Se em São Paulo a relação de trabalho é mais familiar com aquela que eu conheço desde o começo da minha jornada com o jornalismo cultural, porque foi a que chegou primeiro; a em Curitiba lembrava a da vida paralela, mas também tem tudo a ver com o cinema. Fazia assessoria de imprensa, mas estava imersa no meu ambiente, com os meus amigos, conhecidos, respirando cinema e, de certo modo, escrevendo sobre ele. A quebra, em 2023, foi difícil, não só pelo modo, mas pelo vazio que veio com ela também. O ano de 2024 teve um junho que demorou a passar.
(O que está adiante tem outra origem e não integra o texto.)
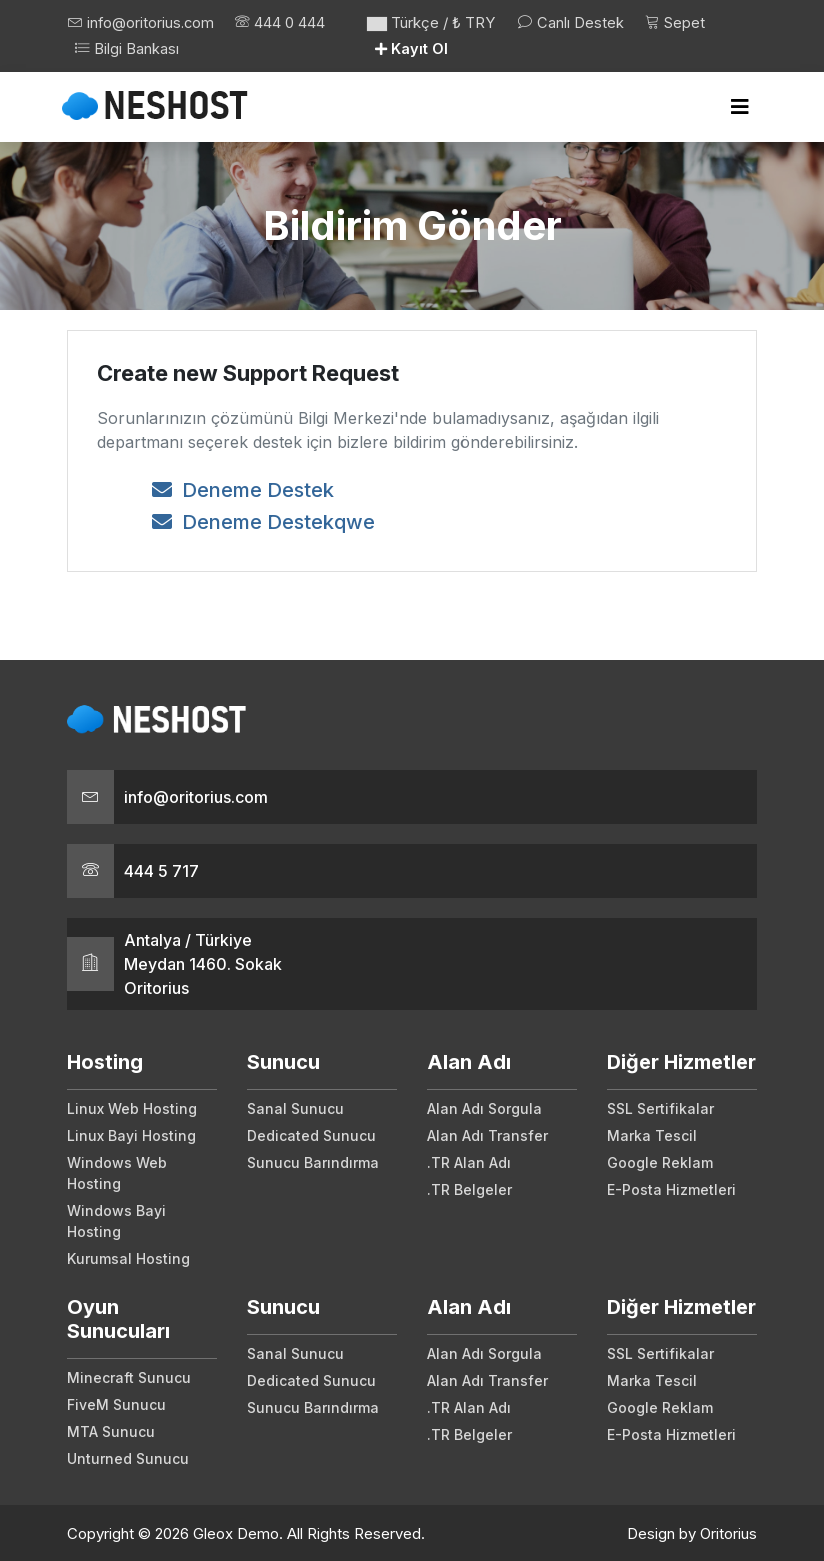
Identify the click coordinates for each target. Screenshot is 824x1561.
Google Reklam (660, 1159)
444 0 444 (122, 47)
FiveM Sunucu (116, 1401)
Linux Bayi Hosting (131, 1132)
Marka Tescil (652, 1132)
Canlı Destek (572, 22)
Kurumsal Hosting (128, 1255)
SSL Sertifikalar (660, 1105)
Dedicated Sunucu (311, 1132)
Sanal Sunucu (295, 1105)
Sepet (679, 22)
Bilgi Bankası (243, 47)
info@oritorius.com (141, 22)
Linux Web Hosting (132, 1105)
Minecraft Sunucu (129, 1374)
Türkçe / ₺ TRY (431, 22)
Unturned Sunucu (128, 1455)
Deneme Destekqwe (263, 519)
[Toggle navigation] (740, 104)
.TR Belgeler (469, 1186)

Chegou um outro junho e as coisas mudaram de lugar. Todas elas. O meu universo paralelo, que andou ocupando mais tempo e espaço do que o normal ultimamente, passou por uma ruptura inesperada, e abriu espaço para uma movimentação na minha vida, com mudanças incluse de casa e tempo para me dedicar àquilo que eu amo fazer. O cinema volta agora a assumir o protagonismo e, com isso, os festivais voltam de vez à minha vida. As inesperadas segundas férias do ano vieram com dois festivais, porque abril já tinha trazido o Panorama Internacional Coisa de Cinema, uma preciosidade que Marilia Hughes, Cláudio Marques e uma equipe incrível oferecem para gente todo ano em Salvador. São eles a CineOP, no final do mês, e, quem diria, o Olhar de Cinema.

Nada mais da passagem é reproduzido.